"""

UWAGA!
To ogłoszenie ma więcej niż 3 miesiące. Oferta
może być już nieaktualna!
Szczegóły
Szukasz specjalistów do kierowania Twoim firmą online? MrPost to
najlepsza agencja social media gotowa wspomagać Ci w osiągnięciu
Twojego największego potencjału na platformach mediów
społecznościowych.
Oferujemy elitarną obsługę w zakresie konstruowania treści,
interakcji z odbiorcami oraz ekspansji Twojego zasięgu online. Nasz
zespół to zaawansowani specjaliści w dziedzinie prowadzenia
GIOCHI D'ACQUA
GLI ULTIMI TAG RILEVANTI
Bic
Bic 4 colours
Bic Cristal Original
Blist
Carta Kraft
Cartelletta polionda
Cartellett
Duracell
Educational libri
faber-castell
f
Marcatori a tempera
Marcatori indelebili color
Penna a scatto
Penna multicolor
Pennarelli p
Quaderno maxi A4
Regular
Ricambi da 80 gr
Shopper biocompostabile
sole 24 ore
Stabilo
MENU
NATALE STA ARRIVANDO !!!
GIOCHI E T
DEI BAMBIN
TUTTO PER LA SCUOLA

"""
"""

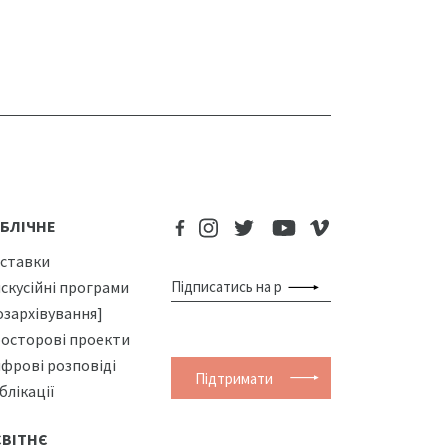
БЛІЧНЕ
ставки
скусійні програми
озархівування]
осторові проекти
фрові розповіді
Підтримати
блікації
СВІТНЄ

"""
"""

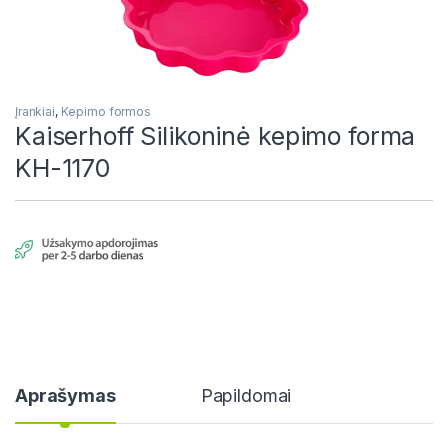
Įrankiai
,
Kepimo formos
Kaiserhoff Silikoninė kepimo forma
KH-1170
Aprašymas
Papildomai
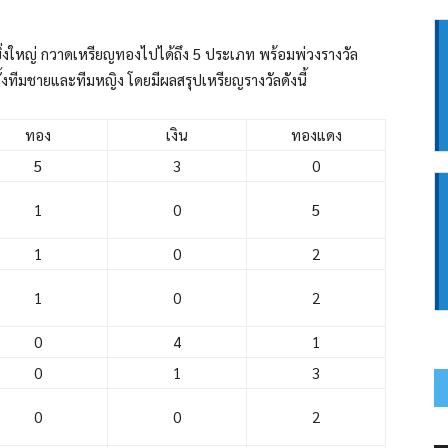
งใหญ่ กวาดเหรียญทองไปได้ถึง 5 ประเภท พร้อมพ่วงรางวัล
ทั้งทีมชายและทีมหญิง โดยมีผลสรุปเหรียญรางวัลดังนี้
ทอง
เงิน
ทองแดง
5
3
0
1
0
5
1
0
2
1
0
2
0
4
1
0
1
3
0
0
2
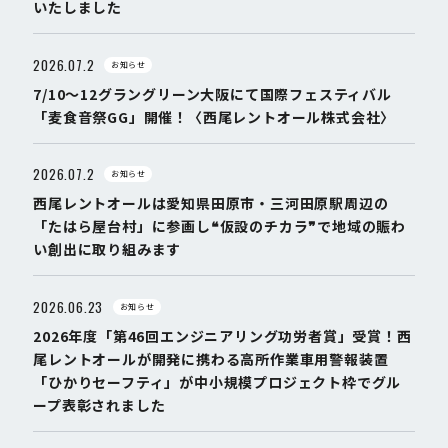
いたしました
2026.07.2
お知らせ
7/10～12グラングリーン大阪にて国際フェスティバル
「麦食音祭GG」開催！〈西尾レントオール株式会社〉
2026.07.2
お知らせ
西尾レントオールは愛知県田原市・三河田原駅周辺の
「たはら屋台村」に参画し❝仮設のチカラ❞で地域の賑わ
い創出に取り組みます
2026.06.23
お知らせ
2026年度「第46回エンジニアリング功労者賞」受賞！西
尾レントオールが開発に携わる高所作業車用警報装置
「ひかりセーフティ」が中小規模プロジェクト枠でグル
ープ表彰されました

"""

Task requirements -> Please give the number of lines above that include the string "Marcatori", with nothing added.

Reply to the exercise -> 2